Re: [PATCH v2] perf: Synchronously cleanup child events

From: Alexei Starovoitov
Date: Wed Jan 20 2016 - 23:56:12 EST

On Wed, Jan 20, 2016 at 09:32:22AM +0100, Peter Zijlstra wrote:
> On Tue, Jan 19, 2016 at 01:58:19PM -0800, Alexei Starovoitov wrote:
> > On Tue, Jan 19, 2016 at 09:05:58PM +0100, Peter Zijlstra wrote:
> > > The most obvious place that generates such magical references would be
> > > the bpf arraymap doing perf_event_get() on things. There are a few other
> > > places that take temp references (perf_mmap_close), but those are
> > > 'short' lived and while ugly will not cause massive grief. The BPF one
> > > OTOH is a real problem here.
> > >
> > > And looking at the BPF stuff, that code seems to assume
> > > perf_event_kernel_release() := put_event(), so this patch breaks that
> > > too.
> > >
> > >
> > > Alexei, is there a reason the arraymap stuff needs a perf event ref as
> > > opposed to a file ref? I'm forever a little confused on how perf<->bpf
> > > works.
> >
> > A file ref will not work, since user space could have closed that
> > perf_event file to avoid unnecessary FDs.
> So I'm (possibly again) confused on how BPF works.
> I thought the reason you handed in perf events from userspace; as
> opposed to creating your own with perf_event_create_kernel_counter();
> was because userspace was interested in the output.

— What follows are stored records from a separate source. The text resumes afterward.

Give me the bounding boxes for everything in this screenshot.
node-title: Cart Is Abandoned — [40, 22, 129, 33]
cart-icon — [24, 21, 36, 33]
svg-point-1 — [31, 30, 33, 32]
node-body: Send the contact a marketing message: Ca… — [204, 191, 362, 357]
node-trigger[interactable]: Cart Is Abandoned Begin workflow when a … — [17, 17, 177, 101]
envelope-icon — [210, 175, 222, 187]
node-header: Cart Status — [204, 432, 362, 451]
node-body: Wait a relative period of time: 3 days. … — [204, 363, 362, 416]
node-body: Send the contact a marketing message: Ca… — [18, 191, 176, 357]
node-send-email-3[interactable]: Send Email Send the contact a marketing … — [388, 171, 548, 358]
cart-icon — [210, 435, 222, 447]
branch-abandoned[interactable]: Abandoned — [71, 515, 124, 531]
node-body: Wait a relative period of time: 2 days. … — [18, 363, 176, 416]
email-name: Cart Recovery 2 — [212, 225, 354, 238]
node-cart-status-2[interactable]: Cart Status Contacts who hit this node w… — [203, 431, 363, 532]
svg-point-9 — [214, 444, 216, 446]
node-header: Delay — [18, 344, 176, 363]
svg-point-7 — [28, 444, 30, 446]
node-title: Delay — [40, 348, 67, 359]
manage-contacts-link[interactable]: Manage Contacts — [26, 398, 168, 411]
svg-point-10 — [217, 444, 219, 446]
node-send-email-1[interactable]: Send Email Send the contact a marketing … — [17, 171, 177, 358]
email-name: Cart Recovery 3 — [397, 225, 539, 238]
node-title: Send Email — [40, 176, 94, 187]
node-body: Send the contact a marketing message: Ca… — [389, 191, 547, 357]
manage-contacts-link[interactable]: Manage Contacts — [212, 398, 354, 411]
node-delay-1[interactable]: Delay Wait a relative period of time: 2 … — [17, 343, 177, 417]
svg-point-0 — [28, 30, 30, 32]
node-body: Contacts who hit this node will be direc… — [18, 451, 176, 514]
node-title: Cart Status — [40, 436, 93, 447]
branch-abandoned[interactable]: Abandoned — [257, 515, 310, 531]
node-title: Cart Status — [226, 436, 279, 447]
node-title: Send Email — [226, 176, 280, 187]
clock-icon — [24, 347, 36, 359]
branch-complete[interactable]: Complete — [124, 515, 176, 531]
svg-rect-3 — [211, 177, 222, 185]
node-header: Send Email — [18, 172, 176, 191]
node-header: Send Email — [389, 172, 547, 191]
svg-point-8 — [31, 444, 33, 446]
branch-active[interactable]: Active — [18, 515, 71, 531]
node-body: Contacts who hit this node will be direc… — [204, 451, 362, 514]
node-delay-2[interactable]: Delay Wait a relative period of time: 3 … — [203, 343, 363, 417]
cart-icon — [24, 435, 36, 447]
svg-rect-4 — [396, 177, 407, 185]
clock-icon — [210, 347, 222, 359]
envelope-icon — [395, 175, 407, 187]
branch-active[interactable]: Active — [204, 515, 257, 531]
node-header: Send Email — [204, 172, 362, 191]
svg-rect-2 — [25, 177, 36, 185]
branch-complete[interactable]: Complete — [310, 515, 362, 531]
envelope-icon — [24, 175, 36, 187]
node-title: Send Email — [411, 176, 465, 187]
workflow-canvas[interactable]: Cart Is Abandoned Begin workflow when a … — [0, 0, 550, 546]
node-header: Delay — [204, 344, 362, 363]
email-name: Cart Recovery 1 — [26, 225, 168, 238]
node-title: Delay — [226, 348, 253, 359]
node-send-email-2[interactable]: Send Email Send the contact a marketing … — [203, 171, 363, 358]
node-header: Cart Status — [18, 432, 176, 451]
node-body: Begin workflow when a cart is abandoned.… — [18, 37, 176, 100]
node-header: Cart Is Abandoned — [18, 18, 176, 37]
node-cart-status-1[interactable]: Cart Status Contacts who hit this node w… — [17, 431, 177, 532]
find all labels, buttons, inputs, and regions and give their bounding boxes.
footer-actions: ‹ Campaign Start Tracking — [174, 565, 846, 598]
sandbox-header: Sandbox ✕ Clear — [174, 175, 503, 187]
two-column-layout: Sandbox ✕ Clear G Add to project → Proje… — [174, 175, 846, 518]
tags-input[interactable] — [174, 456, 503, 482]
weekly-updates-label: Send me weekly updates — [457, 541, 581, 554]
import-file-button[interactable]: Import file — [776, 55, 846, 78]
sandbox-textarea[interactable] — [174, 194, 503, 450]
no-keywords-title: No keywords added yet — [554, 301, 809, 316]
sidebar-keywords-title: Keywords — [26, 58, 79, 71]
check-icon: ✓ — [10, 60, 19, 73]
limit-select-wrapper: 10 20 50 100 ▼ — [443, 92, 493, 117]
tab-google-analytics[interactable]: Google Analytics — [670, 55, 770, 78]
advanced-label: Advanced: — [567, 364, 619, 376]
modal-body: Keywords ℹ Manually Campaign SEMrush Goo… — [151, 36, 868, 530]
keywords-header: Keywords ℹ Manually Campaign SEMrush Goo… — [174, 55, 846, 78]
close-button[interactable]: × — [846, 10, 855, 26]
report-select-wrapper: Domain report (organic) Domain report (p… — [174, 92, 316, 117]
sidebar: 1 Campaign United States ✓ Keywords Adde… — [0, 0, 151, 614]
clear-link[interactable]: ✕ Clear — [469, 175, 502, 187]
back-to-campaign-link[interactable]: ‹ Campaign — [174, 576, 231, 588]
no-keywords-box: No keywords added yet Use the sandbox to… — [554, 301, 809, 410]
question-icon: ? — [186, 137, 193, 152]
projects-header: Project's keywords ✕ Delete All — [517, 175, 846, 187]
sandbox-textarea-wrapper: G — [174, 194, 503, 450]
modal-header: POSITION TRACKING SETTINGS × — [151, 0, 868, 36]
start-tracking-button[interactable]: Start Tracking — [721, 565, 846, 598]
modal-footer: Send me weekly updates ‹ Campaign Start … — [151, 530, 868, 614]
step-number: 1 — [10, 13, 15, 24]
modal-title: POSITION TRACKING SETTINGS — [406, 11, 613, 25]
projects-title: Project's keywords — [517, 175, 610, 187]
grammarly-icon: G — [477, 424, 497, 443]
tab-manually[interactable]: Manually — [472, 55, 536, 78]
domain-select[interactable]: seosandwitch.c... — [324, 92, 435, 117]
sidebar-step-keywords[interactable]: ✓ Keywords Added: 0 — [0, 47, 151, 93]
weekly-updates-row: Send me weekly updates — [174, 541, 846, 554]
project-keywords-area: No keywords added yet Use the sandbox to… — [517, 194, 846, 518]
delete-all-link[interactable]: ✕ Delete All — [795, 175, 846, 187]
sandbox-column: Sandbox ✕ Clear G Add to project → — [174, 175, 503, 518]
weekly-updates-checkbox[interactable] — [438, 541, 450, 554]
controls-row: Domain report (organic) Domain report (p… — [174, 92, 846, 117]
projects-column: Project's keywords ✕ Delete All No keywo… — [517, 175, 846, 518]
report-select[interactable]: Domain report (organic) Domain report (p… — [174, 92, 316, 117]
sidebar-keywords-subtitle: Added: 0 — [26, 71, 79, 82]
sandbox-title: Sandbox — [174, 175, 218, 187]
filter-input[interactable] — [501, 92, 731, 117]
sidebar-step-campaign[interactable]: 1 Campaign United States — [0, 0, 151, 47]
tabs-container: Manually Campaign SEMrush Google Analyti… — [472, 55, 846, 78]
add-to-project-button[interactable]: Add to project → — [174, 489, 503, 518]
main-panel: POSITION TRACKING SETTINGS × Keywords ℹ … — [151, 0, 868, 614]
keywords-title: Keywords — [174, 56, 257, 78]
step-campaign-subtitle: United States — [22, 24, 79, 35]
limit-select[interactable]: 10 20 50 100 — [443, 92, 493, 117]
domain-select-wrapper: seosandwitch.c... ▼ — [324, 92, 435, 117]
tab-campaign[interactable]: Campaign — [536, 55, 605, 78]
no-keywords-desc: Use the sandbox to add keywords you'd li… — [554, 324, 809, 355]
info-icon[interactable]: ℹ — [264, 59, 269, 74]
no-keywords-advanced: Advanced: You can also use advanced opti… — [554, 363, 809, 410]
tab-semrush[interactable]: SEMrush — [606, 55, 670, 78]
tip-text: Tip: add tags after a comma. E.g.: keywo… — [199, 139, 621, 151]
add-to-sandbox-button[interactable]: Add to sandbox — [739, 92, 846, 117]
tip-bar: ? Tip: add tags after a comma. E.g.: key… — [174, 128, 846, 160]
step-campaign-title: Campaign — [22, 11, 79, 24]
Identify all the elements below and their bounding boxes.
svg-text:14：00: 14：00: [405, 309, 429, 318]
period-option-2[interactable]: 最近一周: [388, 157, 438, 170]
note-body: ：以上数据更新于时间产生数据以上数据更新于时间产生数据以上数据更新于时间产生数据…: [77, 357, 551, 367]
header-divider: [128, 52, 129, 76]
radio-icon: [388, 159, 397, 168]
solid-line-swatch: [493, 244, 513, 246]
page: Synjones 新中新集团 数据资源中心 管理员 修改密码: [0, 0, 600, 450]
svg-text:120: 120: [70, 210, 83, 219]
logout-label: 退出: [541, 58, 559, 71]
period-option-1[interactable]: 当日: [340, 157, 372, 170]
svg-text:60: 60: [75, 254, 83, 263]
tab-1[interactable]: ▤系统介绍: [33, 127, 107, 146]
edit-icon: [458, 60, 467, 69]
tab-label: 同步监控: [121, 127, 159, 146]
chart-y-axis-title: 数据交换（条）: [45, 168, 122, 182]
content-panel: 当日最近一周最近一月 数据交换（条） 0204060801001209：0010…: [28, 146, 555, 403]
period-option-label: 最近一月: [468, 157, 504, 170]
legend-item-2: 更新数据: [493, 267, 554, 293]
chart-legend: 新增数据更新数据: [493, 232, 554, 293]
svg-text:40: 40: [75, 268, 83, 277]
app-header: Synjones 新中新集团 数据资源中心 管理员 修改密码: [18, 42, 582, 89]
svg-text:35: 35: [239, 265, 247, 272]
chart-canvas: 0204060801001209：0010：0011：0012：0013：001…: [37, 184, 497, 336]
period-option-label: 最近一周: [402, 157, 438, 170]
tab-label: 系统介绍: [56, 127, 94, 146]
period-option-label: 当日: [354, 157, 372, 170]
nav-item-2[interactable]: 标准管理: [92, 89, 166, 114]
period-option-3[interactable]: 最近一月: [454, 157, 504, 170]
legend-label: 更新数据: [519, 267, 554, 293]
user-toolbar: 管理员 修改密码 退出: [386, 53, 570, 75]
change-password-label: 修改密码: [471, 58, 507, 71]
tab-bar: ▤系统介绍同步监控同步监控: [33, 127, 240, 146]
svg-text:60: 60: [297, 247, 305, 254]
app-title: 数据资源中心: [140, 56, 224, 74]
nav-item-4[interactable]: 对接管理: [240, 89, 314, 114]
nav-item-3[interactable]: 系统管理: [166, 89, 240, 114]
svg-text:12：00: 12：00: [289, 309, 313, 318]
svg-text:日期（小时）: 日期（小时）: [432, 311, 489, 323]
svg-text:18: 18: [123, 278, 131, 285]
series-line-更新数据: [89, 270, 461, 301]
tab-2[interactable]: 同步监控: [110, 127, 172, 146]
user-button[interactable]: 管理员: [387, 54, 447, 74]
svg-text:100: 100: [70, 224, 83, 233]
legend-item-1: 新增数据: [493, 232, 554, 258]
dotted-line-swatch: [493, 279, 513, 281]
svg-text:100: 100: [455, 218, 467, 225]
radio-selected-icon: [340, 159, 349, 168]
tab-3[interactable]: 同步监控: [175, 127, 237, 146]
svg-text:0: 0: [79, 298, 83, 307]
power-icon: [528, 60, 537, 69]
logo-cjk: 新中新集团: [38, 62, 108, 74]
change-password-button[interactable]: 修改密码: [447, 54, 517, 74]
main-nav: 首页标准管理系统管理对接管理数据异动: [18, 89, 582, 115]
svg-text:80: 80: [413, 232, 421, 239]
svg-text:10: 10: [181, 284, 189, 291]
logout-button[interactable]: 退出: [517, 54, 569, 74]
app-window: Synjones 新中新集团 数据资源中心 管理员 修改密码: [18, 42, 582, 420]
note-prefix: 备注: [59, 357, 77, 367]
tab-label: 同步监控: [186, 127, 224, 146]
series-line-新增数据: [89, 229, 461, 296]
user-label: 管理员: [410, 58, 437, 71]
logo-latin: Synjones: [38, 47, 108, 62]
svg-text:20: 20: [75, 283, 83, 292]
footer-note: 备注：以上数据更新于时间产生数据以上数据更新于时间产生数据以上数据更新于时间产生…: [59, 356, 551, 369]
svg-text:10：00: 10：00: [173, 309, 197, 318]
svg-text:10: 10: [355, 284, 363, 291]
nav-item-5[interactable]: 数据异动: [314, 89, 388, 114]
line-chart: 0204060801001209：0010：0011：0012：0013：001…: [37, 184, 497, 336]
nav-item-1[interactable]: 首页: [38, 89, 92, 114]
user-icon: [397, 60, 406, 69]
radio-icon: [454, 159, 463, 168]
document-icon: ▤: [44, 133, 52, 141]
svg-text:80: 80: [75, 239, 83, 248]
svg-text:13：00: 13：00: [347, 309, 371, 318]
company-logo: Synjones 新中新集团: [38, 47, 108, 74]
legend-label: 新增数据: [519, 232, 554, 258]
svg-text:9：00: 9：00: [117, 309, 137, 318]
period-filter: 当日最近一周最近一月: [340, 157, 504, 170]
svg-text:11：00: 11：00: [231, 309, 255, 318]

yes. There are two use cases of perf_events from bpf:
1. sw_bpf_output event is used by bpf to push samples into it and
user spaces reads it as normal via mmap
2. PERF_TYPE_HARDWARE event is used by bpf program to read
counters to measure things like number of cycles or tlb misses
in a given function.
In this case user space typically leaves FDs around, but it doesn't
use them for anything.

> Also, BPF should not be a way to get around the filedesc resource limit.

all bpf tracing stuff is root only and maps are charged for every element.

> > Program only need the stable pointer to 'struct perf_event' which
> > it will use while running.
> > At the end it will call perf_event_kernel_release() which
> > is == put_event().
> > It was the case that 'perf_events' were normal refcnt-ed structures
> > and the last guy frees it.
> Sort-of, but user events are (or should be, rather) tied to the filedesc
> to account the resources used.
> There is also the event->owner field, we track the task that created the
> event, with your current scheme that is left dangling once userspace
> closes the last filedesc and you still have a ref open.
> > This put_event_last() logic definitely looks problematic.
> > There are no ordering guarantees.
> > User space may close FD, while struct perf_event is still alive.
> > The loop around perf_event_last() looks buggy.
> > I'm obviously missing the main goal of this patch.
> Right, so the patch in question tries to synchronously clean up
> everything related to the counter when we close the file. Such that the
> file better reflects the actual resource usage.
> Currently we do this async (and with holes).
> In short, user created event really should be filedesc based, yes we
> have event references, but those 'should' be short lived.

I'm still missing why it's the problem.
Which counter do you want to bump as part of perf_event_get() ?
still event->refcount, right?
but the same perf_event can be stored in multiple bpf maps
and many bpf programs can be using it, while nothing can
possibly prevent the user space to do close(perf_event_fd)
while programs are still running and collecting tlb miss data
from the counters.
So what do you propose?